And yet another person has risen to defend Mark Regnerus’ fraudulent study on gay parenting.
Karl D. Stephan, a professor of electrical engineering (you read that right) has published a piece in the Crisis magazine lambasting the critics of Regenrus’ study and claiming that Regnerus is being personally attacked because he supposedly dared to publish a politically incorrect study.
And to do so, he even invokes images of Nazi Germany and its persecution of Jewish people:
In the 1930s, many prominent scientists and engineers in Germany lost their reputations, their jobs, and some eventually their lives because of a non-scientific reason: they happened to be Jews, or outspoken Christians, or simply opposed to some political aim of the government. Everyone now agrees that this was a grievous violation of human rights, an early warning sign of the greater wrongs the German government would do in World War II. While that situation differs from the one Regnerus finds himself in by degree, does it differ in kind from what Jewish scientists suffered in Germany in the 1930s?
Regnerus has reached scientific conclusions that oppose the prevailing political winds. Though his punishment has come from activists rather than official government sources, it is no less politically motivated and no less unjust. Smith thinks the integrity of the social-science research process is threatened by the “public smearing and vigilante media attacks” mounted against Regnerus. If such attacks are successful, we have taken a long step away from scientific integrity and a long step toward the encouragement of a political atmosphere that is totalitarian in its effects.
It probably would have been better had Stefan had just addressed the reasons why folks are questioning Regnerus’ work.
He briefly talks about it in this mind-boggling paragraph in which he pretty much says he isn’t going to address the study’s errors:
Regnerus’s study, which he himself admits is not perfect, found otherwise. There were significant negative consequences of being raised by parents who were gay, according to the study. I am not going to address the controversial question of defining “gay” or how extensive the negative consequences were or how accurate and scientific the study was.
Stefan then attempts to make it seem that he is merely criticizing the process in which the peer-review of the study was attacked:
A journalist and self-described “minorities anti-defamation professional” whose pseudonym is Scott Rose wrote a letter to the University of Texas administration alleging that Regnerus’s paper falsified data. This is the most serious professional charge that anyone can level against a scientist, comparable to a malpractice charge against a doctor.
The first wrongdoing (as I pointed out in a letter published in the Austin American-Statesman) was for UT Austin to act on such complaints from a person who was not in a competent professional position to make such assessments. Scott Rose is not a sociologist. Rose has since published the full “evidence” he plans to present to UT Austin, and it consists of two kinds of arguments. One kind comprises disputes over methods and definitions that Regnerus used. If Rose had been selected as a reviewer of Regnerus’s paper, these arguments might have played a role at that point. But Rose, not being a qualified sociologist, has no professional standing to make them, and they must be assessed on their merits by other professional sociologists.
Scott Rose is a free-lance writer who has been calling out Regnerus’ study from day one. He is probably the one most singularly responsible for a lot of the negative attention it has been receiving.
However, in calling his name, Stefan makes an error. He makes it seem that Rose is the only person responsible for Regnerus’ study being criticized. This is not true.
In June, over 200 professors and therapists sent a letter to James Wright, editor of “Social Science Research,” the journal where Regnerus’s study was published, questioning the study and the process in which it was reviewed.

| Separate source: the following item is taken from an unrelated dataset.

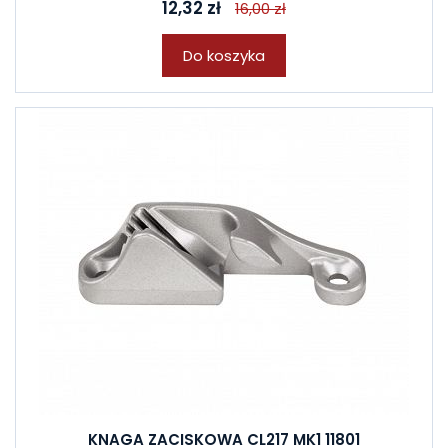
12,32 zł
16,00 zł
Do koszyka
KNAGA ZACISKOWA CL217 MK1 11801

And it’s not as if Stefan isn’t aware of the letter. He even acknowledges it in an offhand way:
I have not even mentioned the press coverage with derogatory headlines, the letter signed by over a hundred sociologists objecting to Regnerus’s conclusions, and the politically motivated letter-mobbing of the journal’s editor, James Wright, which pressured him to request the review audit.
Furthermore, Stefan omits the other experts (pointed out by Equality Matters) who has condemned Regnerus’ study.
The grand irony of Stefan’s sad defense of Regnerus’ work is that he cites another defense of the study from sociologist Christian Smith. In his piece, Smith didn’t even address the study’s errors. Instead, just like Stefan, he attempted to make Regnerus a victim.
But at least he didn’t have the poor taste to imply that Regnerus’ critics were just like Nazis persecuting Jews.
What’s that saying about if you have to invoke Nazis to describe your opponents, that’s a sure sign that you have lost the argument?